Thanks for your reply.

  1. And yes, i use root user during the whole process.
  2. I try with some small model(resnet50,yolov5s,yolov5m), no error happens. Trt engine can be exported correctly.
  3. But with unet, yolov5l, yolov5x, The same model same command, but fail with Orin NX(xavier nx success).
  4. It cost different memory to transform the trt engine with orin nx and xavier nx, i'm not sure if it is the reason.

memory cost max when using Orin NX: 09-26-2023 18:27:47 RAM 5902/7337MB (lfb 5x4MB) SWAP 3/7764MB (cached 0MB) memory cost max when using Xavier NX: 09-26-2023 10:45:28 RAM 5156/6857MB (lfb 66x1MB) SWAP 45/3428MB (cached 0MB)

zerollzeng commented 1 year ago

Turn on the TRT verbose log, I think we can know more detailed reason why it fails.

ttyio commented 12 months ago

closing since no activity for more than 3 weeks, pls reopen if you still have question, thanks!

LINTAO5835 commented 12 months ago

Did you finally solve it?

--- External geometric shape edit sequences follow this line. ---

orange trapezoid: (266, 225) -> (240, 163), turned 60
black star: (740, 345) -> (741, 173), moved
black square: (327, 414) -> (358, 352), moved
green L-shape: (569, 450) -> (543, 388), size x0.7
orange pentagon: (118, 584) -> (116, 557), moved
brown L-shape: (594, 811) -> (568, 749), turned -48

I had the same situation!

[2023/09/26-18:37:20] [W] [TRT] 战术设备请求:4226MB 可用:2658MB。设备内存不足,无法使用策略。

这是一个警告,所以应该是好的。这只是意味着设备内存不足以满足这种策略。TensorRT 将使用其他策略。

[2023/09/26-18:39:53] [E] 将引擎保存到文件失败。

这就是它失败的原因,你有目录的写入权限吗?

感谢您的回复。

  1. 是的,我在整个过程中都使用 root 用户。
  2. 我尝试使用一些小模型(resnet50,yolov5s,yolov5m),没有发生错误。Trt 引擎可以正确导出。
  3. 但是使用 unet、yolov5l、yolov5x、相同的模型相同的命令,但使用 Orin NX 失败(xavier nx 成功)。
  4. 使用 orin nx 和 xavier nx 转换 trt 引擎需要不同的内存,我不确定这是否是原因。

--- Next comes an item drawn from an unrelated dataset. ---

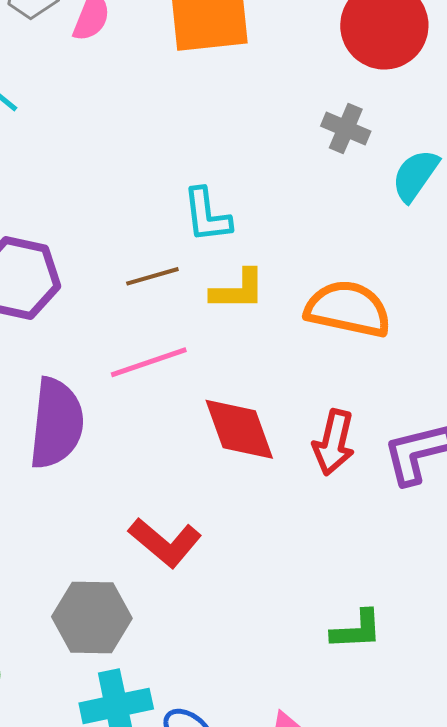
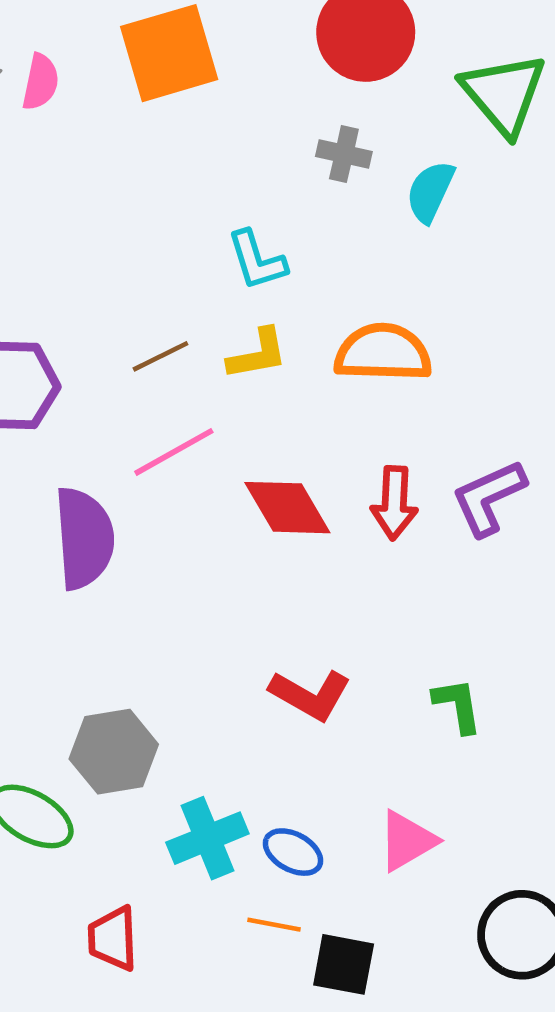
cyan L-shape: (207, 215) -> (257, 260), moved
red L-shape: (165, 542) -> (310, 695), moved
gray hexagon: (92, 618) -> (114, 752), moved
green L-shape: (357, 630) -> (458, 705), turned -86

使用 Orin NX 时内存成本最大:09-26-2023 18:27:47 内存 5902/7337MB (lfb 5x4MB) 交换 3/7764MB(缓存 0MB) 使用 Xavier NX 时内存成本最大:09-26-2023 10:45:28 内存 5156/6857MB (lfb 66x1MB) 交换 45/3428MB(缓存 0MB)

CZG0712 commented 3 months ago

@shanchenjie I also encountered the same error, may I ask you to solve it?